Extracted page text data:
********

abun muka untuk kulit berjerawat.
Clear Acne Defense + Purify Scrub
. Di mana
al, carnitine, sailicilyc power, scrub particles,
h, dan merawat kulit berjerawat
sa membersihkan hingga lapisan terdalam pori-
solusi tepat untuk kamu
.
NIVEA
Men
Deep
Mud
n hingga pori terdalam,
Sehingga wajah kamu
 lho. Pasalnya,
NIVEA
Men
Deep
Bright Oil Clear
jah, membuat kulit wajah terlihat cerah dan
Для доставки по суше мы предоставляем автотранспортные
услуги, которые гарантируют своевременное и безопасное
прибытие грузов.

********

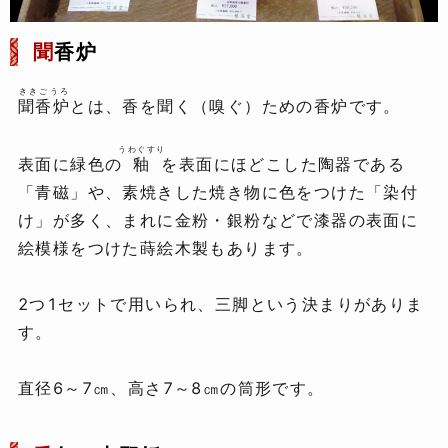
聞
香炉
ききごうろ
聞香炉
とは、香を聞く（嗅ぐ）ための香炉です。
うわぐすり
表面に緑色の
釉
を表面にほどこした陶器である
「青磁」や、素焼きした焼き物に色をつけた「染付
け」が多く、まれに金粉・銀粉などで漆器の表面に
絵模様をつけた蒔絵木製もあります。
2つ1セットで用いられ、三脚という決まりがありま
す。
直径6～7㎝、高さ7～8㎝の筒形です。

********

**PROBLEM TO WORK ON:** Taking the records above as a whole, work out how many of their lines hold the word "untuk". The reply should be that number alone.

**RESULT FOR THIS TASK:** 2